Wael Ghonim, le « maire » de la place Al-Tahrir
Il était l’incarnation parfaite d’une jeunesse égyptienne diplômée, ouverte sur le monde via internet et peu politisée. Aujourd’hui, c’est l’un des rares visages connus des millions de tombeurs du président Moubarak qui ont explosé de joie le 11 février en début de soirée, place Al-Tahrir, à l’annonce de sa démission.
« Ici, en Égypte, on aime se trouver des héros, déclarait Wael Ghonim le 7 février. Mais je ne suis pas un héros. Moi, je suis resté devant un clavier, je n’ai pas risqué ma vie. Les héros, c’est vous ! » Par ces mots, le geek révolutionnaire est devenu l’icône d’une génération, celle des « enfants dissipés de Facebook », comme les appellent les services de sécurité, mais aussi celle d’un peuple courageux et déterminé.
À Dubaï, où il travaille au service marketing de Google pour le Moyen-Orient, Wael, 30 ans, père de famille, diplômé en informatique de l’Université américaine du Caire, aurait pu, explique-t-il lui-même, « rester au bord de la piscine, profiter de ses augmentations de salaire régulières et ne pas s’intéresser à la politique ». Mais, depuis juin 2010, il administre la page Facebook « Nous sommes tous Khaled Saïd », un jeune homme battu à mort par la police après avoir été arraché d’un cybercafé à Alexandrie. Au début de cette année, quand les Tunisiens renversent leur despote, il établit des contacts avec des blogueurs et des groupes protestataires – uniquement via la messagerie Google, la seule qu’il estime sûre – pour organiser la manifestation du 25 janvier. Après avoir battu le pavé, il disparaît le 27. La Direction unifiée des jeunes révolutionnaires en colère, formée le 24 janvier, exige le retour de leur « collègue ». Il ne sera libéré par les services de sécurité que onze jours plus tard, après avoir été détenu au secret, les yeux bandés.

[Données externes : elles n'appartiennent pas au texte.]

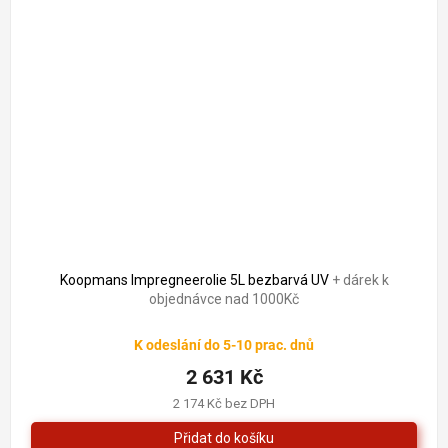
Koopmans Impregneerolie 5L bezbarvá UV
+ dárek k
objednávce nad 1000Kč
K odeslání do 5-10 prac. dnů
2 631 Kč
2 174 Kč bez DPH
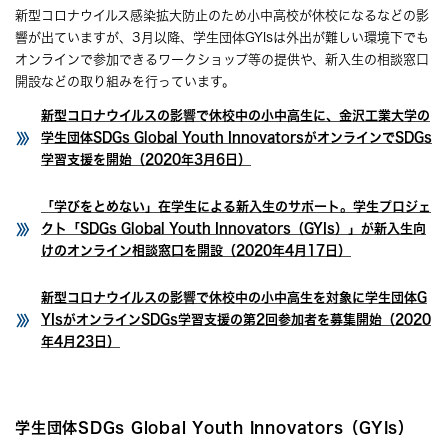
新型コロナウイルス感染拡大防止のため小中高校が休校になるなどの影
響が出ていますが、3月以降、学生団体GYIsは外出が難しい環境下でも
オンラインで参加できるワークショップ等の提供や、新入生の相談窓口
開設などの取り組みを行っています。
新型コロナウイルスの影響で休校中の小中高生に、金沢工業大学の
学生団体SDGs Global Youth InnovatorsがオンラインでSDGs
学習支援を開始（2020年3月6日）
「学びをとめない」在学生による新入生のサポート。学生プロジェ
クト「SDGs Global Youth Innovators（GYIs）」が新入生向
けのオンライン相談窓口を開設（2020年4月17日）
新型コロナウイルスの影響で休校中の小中高生を対象に学生団体G
YIsがオンラインSDGs学習支援の第2回参加者を募集開始（2020
年4月23日）
学生団体SDGs Global Youth Innovators（GYIs）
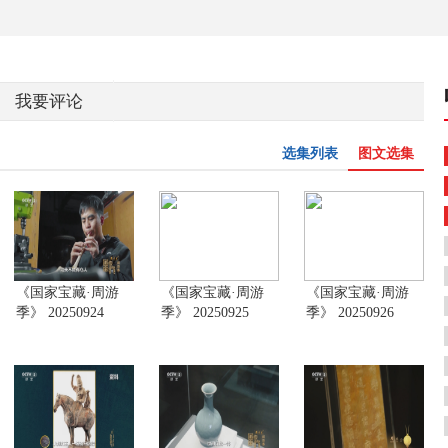
我要评论
选集列表
图文选集
《国家宝藏·周游
《国家宝藏·周游
《国家宝藏·周游
季》 20250924
季》 20250925
季》 20250926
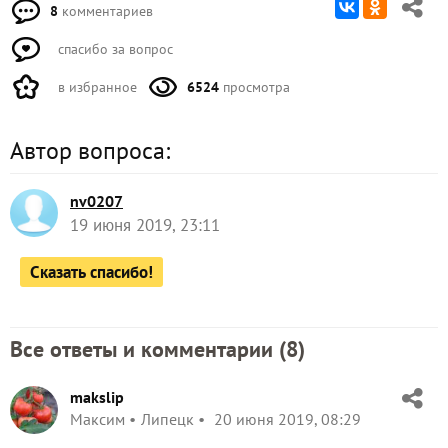
8
комментариев
спасибо за вопрос
в избранное
6524
просмотра
Автор вопроса:
nv0207
19 июня 2019, 23:11
Сказать спасибо!
Все ответы и комментарии (
8
)
makslip
Максим
Липецк
20 июня 2019, 08:29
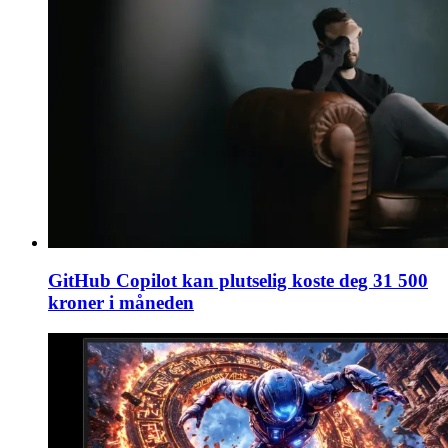
GitHub Copilot kan plutselig koste deg 31 500
kroner i måneden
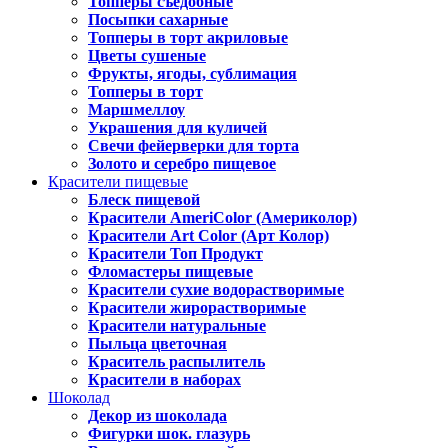
Топперы съедобные
Посыпки сахарные
Топперы в торт акриловые
Цветы сушеные
Фрукты, ягоды, сублимация
Топперы в торт
Маршмеллоу
Украшения для куличей
Свечи фейерверки для торта
Золото и серебро пищевое
Красители пищевые
Блеск пищевой
Красители AmeriColor (Америколор)
Красители Art Color (Арт Колор)
Красители Топ Продукт
Фломастеры пищевые
Красители сухие водорастворимые
Красители жирорастворимые
Красители натуральные
Пыльца цветочная
Краситель распылитель
Красители в наборах
Шоколад
Декор из шоколада
Фигурки шок. глазурь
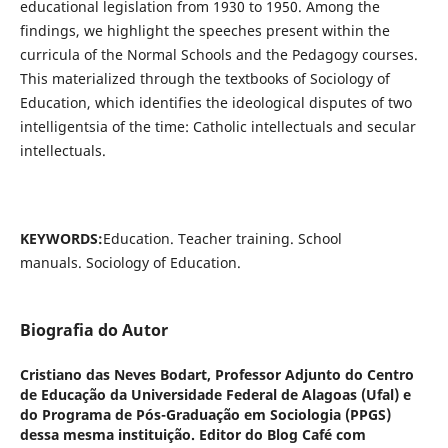
educational legislation from 1930 to 1950. Among the
findings, we highlight the speeches present within the
curricula of the Normal Schools and the Pedagogy courses.
This materialized through the textbooks of Sociology of
Education, which identifies the ideological disputes of two
intelligentsia of the time: Catholic intellectuals and secular
intellectuals.
KEYWORDS:
Education. Teacher training. School
manuals. Sociology of Education.
Biografia do Autor
Cristiano das Neves Bodart,
Professor Adjunto do Centro
de Educação da Universidade Federal de Alagoas (Ufal) e
do Programa de Pós-Graduação em Sociologia (PPGS)
dessa mesma instituição. Editor do Blog Café com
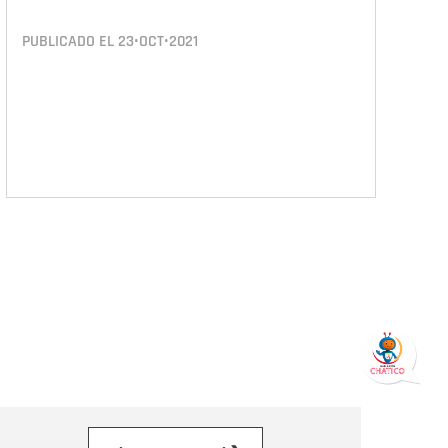
PUBLICADO EL
23•OCT•2021
orreo electrónico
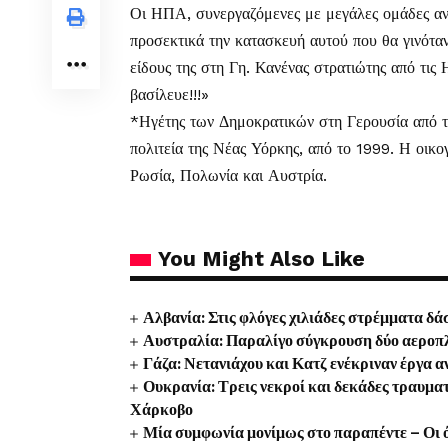
Οι ΗΠΑ, συνεργαζόμενες με μεγάλες ομάδες αν
προσεκτικά την κατασκευή αυτού που θα γινόταν
είδους της στη Γη. Κανένας στρατιώτης από τις
βασίλευε!!!»
*Ηγέτης των Δημοκρατικών στη Γερουσία από 
πολιτεία της Νέας Υόρκης, από το 1999. Η οικο
Ρωσία, Πολωνία και Αυστρία.
You Might Also Like
Αλβανία: Στις φλόγες χιλιάδες στρέμματα δ
Αυστραλία: Παραλίγο σύγκρουση δύο αεροπλ
Γάζα: Νετανιάχου και Κατζ ενέκριναν έργα 
Ουκρανία: Τρεις νεκροί και δεκάδες τραυμα
Χάρκοβο
Μία συμφωνία μονίμως στο παραπέντε – Οι ό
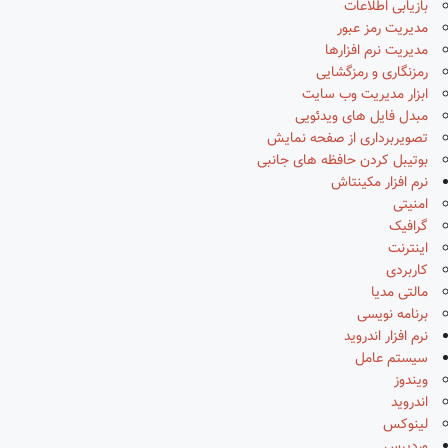
بازیابی اطلاعات
مدیریت رمز عبور
مدیریت نرم افزارها
رمزنگاری و رمزگشایی
ابزار مدیریت وب سایت
مبدل فایل های ویدئویی
تصویربرداری از صفحه نمایش
بوتیبل کردن حافظه های جانبی
نرم افزار مکینتاش
امنیتی
گرافیک
اینترنت
کاربردی
مالتی مدیا
برنامه نویسی
نرم افزار اندروید
سیستم عامل
ویندوز
اندروید
لینوکس
وردپرس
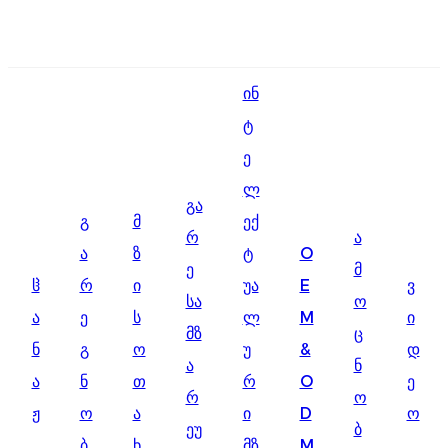
English
ინ
Ōlelo Hawaiʻi
ტ
Faasamoa
ე
Maltese
ლ
გა
გ
მ
ექ
Español
რ
ა
ა
ზ
ტ
O
Galego
ე
მ
ჱ
რ
ი
უა
E
ვ
სა
ო
Português
ა
ე
ს
ლ
M
ი
მზ
ც
Frysk
ნ
გ
ო
უ
&
დ
ა
ნ
ა
ნ
თ
რ
O
ე
Nederlands
რ
ო
ჟ
ო
ა
ი
D
ო
Gàidhlig
ეუ
ბ
ბ
ხ
მზ
M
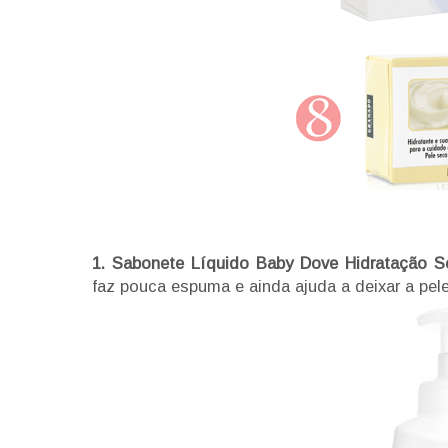
1. Sabonete Líquido Baby Dove Hidratação S
faz pouca espuma e ainda ajuda a deixar a pel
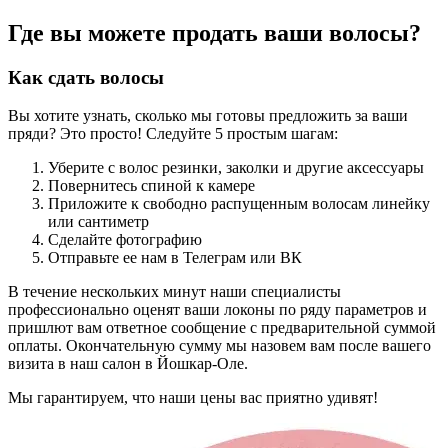
Где вы можете продать ваши волосы?
Как сдать волосы
Вы хотите узнать, сколько мы готовы предложить за ваши
пряди? Это просто! Следуйте 5 простым шагам:
Уберите с волос резинки, заколки и другие аксессуары
Повернитесь спиной к камере
Приложите к свободно распущенным волосам линейку
или сантиметр
Сделайте фотографию
Отправьте ее нам в Телеграм или ВК
В течение нескольких минут наши специалисты
профессионально оценят ваши локоны по ряду параметров и
пришлют вам ответное сообщение с предварительной суммой
оплаты. Окончательную сумму мы назовем вам после вашего
визита в наш салон в Йошкар-Оле.
Мы гарантируем, что наши цены вас приятно удивят!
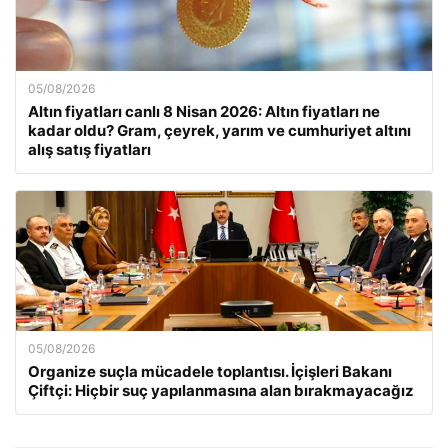
05/08/2026
Altın fiyatları canlı 8 Nisan 2026: Altın fiyatları ne
kadar oldu? Gram, çeyrek, yarım ve cumhuriyet altını
alış satış fiyatları
05/08/2026
Organize suçla mücadele toplantısı. İçişleri Bakanı
Çiftçi: Hiçbir suç yapılanmasına alan bırakmayacağız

Place Al-Tahrir, dont il est surnommé « le maire » par un internaute, il apparaît le 8 février aux côtés de la mère de Khaled Saïd. En simple polo bleu marine, traits tirés, ému aux larmes, il s’époumone de sa voix pourtant fluette devant une foule venue en nombre pour l’écouter. Il appelle à la poursuite de la mobilisation, animé de sa seule sincérité. Les Égyptiens l’en adorent d’autant plus. La veille, il est à la télévision égyptienne. « L’interview de Ghonim sur Dream TV 2 : un tremblement de terre », commente Ben Wedeman, un journaliste de CNN. Wael semble perturbé. Visiblement marqué par sa détention, il parle de manière compulsive, comme s’il revivait son interminable interrogatoire. « J’aime l’Égypte » ; « Je ne suis pas un traître » ; « Aucun étranger ne m’a demandé de faire ce que j’ai fait », répète-t-il, les yeux baissés. La chaîne diffuse ensuite, sur une bande sonore mélodramatique, les photos de jeunes hommes souriants : ce sont des martyrs tombés sous les coups de la répression – au moins trois cents, déjà. L’émotion est à son comble. Wael pleure, demande pardon aux familles des victimes, d’autant qu’il ne savait pas, durant sa détention, le drame qui se nouait dehors. « Le mouvement devait être pacifique, c’est le régime qui est coupable », lâche-t-il. Puis il quitte brusquement le plateau. Le lendemain, sur CNN, il semble mieux assumer le rôle que l’on veut lui attribuer. Il interpelle directement le vice-président, Omar Souleimane. « Kidnappez-nous tous ! Tuez-nous ! Nous allons reprendre ce pays ! » clame-t-il, avant de montrer à la caméra son testament notarié en lançant : « Je suis prêt à mourir ! »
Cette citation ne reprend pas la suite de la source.